Reputation: 4482
I have the following data
import numpy as np
x = np.random.normal(100, 20, 100) # these data point come from normal but they could come from any distribution
y = np.random.normal(110, 20, 100) # these data point come from normal but they could come from any distribution
with the help of plotly-express
I can plot their joint distribution
import plotly.express as px
fig = px.density_contour(None, x=x, y=y)
fig.update_traces(contours_coloring="fill", contours_showlabels = True)
fig.show()
I am looking for a way to randomly sample n
observations from the distribution shown in the plot above (which is unknown).
How could I do that ?
Upvotes: 0
Views: 345
Reputation: 3780
Here's a quick way via scikit learn. Hard part is to find hyperparameters that fit your need.
import numpy as np
import matplotlib.pyplot as plt
import seaborn as sns
from sklearn.neighbors import KernelDensity
x = np.random.normal(100, 20, 100) # these data point come from normal but they could come from any distribution
y = np.random.normal(110, 20, 100)
S = np.vstack((x,y)).T # stack our samples to be of Dx2
kde = KernelDensity(bandwidth=2, rtol=0.01)
kde.fit(S)
new_data = kde.sample(100, random_state=0)

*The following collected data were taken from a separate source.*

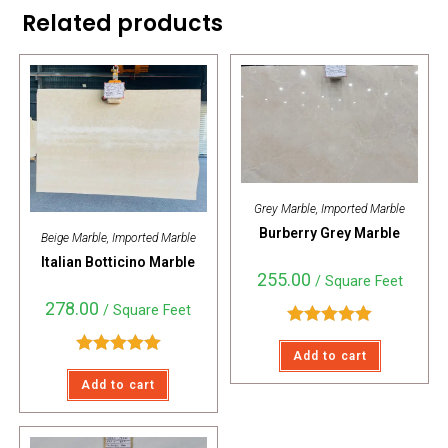
Related products
Grey Marble
,
Imported Marble
Burberry Grey Marble
Beige Marble
,
Imported Marble
Italian Botticino Marble
255.00
/ Square Feet
278.00
/ Square Feet
Rated
5.00
Add to cart
out of 5
Rated
5.00
Add to cart
out of 5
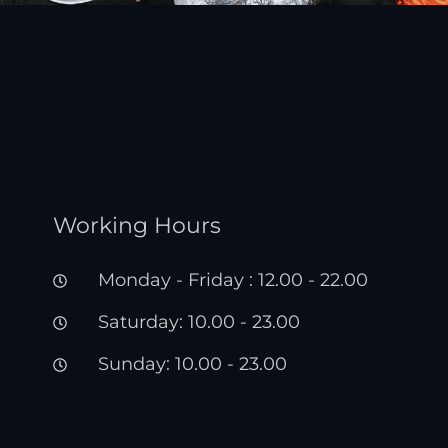
Working Hours
Monday - Friday : 12.00 - 22.00
Saturday: 10.00 - 23.00
Sunday: 10.00 - 23.00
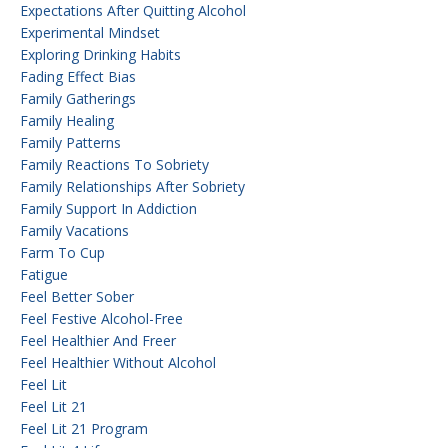
Expectations After Quitting Alcohol
Experimental Mindset
Exploring Drinking Habits
Fading Effect Bias
Family Gatherings
Family Healing
Family Patterns
Family Reactions To Sobriety
Family Relationships After Sobriety
Family Support In Addiction
Family Vacations
Farm To Cup
Fatigue
Feel Better Sober
Feel Festive Alcohol-Free
Feel Healthier And Freer
Feel Healthier Without Alcohol
Feel Lit
Feel Lit 21
Feel Lit 21 Program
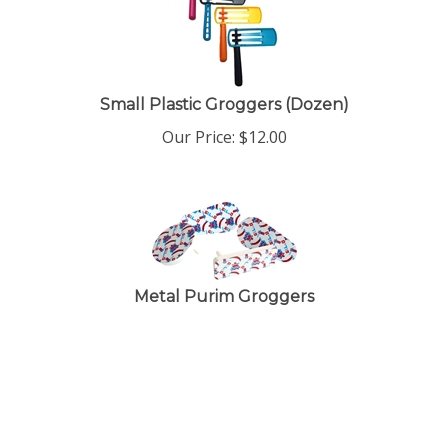
Small Plastic Groggers (Dozen)
Our Price:
$
12.00
Metal Purim Groggers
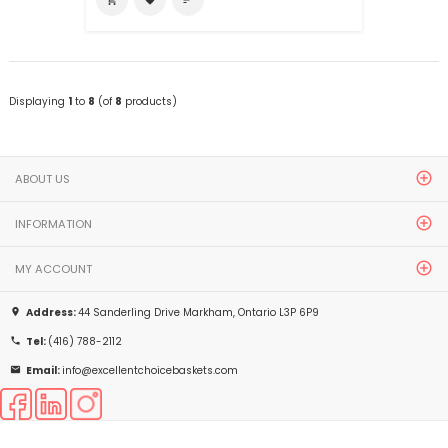

favorite
sort
Displaying
1
to
8
(of
8
products)
ABOUT US
INFORMATION
MY ACCOUNT
Address:
44 Sanderling Drive Markham, Ontario L3P 6P9
place
Tel:
(416) 788-2112
phone
Email:
info@excellentchoicebaskets.com
email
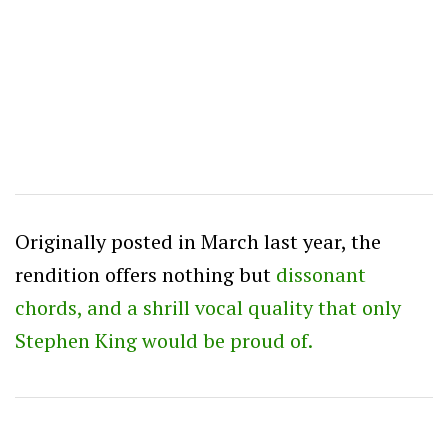
Originally posted in March last year, the
rendition offers nothing but
dissonant
chords, and a shrill vocal quality that only
Stephen King would be proud of.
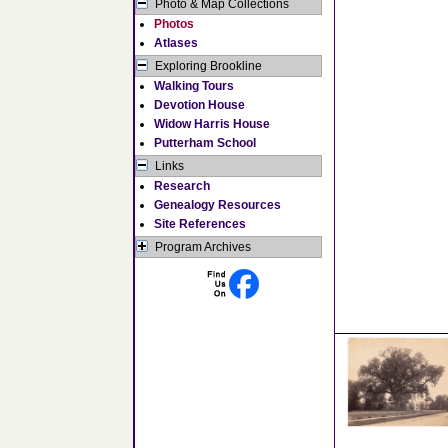
Photo & Map Collections
Photos
Atlases
Exploring Brookline
Walking Tours
Devotion House
Widow Harris House
Putterham School
Links
Research
Genealogy Resources
Site References
Program Archives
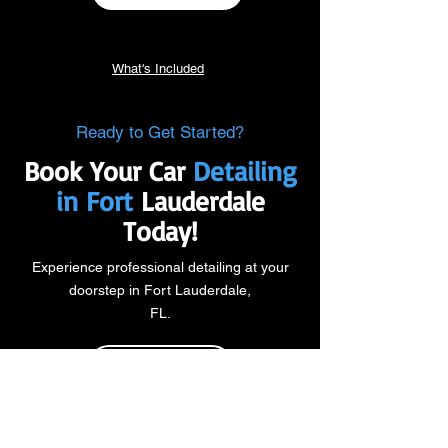
What's Included
Ready to Get Started?
Book Your Car
Detailing
in Fort
Lauderdale
Today!
Experience professional detailing at your
doorstep in Fort Lauderdale,
FL.
DETAIL PACKAGES
BOOK NOW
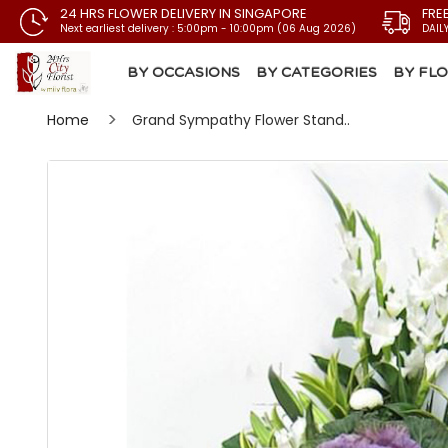
24 HRS FLOWER DELIVERY IN SINGAPORE
FRE
Next earliest delivery : 5:00pm - 10:00pm (06 Aug 2026)
DAIL
BY OCCASIONS
BY CATEGORIES
BY FL
Home
Grand Sympathy Flower Stand..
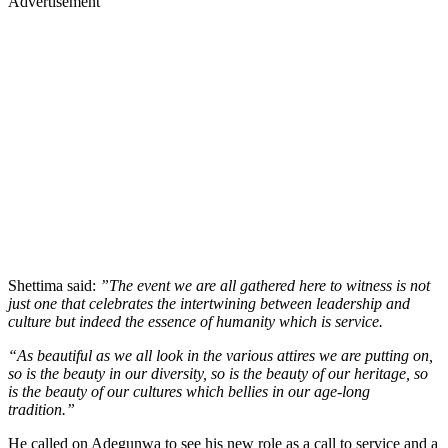
Advertisement
Shettima said:
”The event we are all gathered here to witness is not
just one that celebrates the intertwining between leadership and
culture but indeed the essence of humanity which is service.
“As beautiful as we all look in the various attires we are putting on,
so is the beauty in our diversity, so is the beauty of our heritage, so
is the beauty of our cultures which bellies in our age-long
tradition.”
He called on Adegunwa to see his new role as a call to service and a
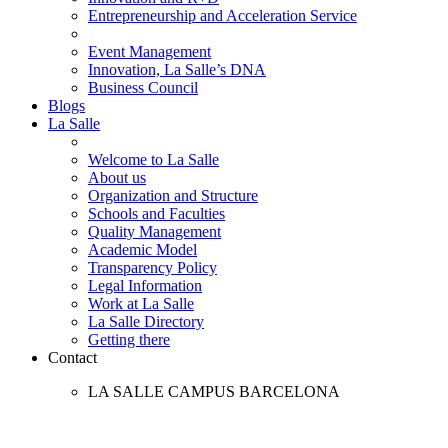
Entrepreneurship and Acceleration Service
Event Management
Innovation, La Salle’s DNA
Business Council
Blogs
La Salle
Welcome to La Salle
About us
Organization and Structure
Schools and Faculties
Quality Management
Academic Model
Transparency Policy
Legal Information
Work at La Salle
La Salle Directory
Getting there
Contact
LA SALLE CAMPUS BARCELONA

kde = KernelDensity(bandwidth=2, rtol=0.01)
kde.fit(S)
new_data = kde.sample(100, random_state=1)
sns.kdeplot(x=S[:,0], y=S[:,1], cmap="coolwarm", fill=True)
plt.title("Original Distribution")
plt.show()
sns.kdeplot(x=new_data[:,0], y=new_data[:,1], cmap="coolwarm", fill=True)
plt.title("KDE Distribution")
plt.show()
Upvotes: 1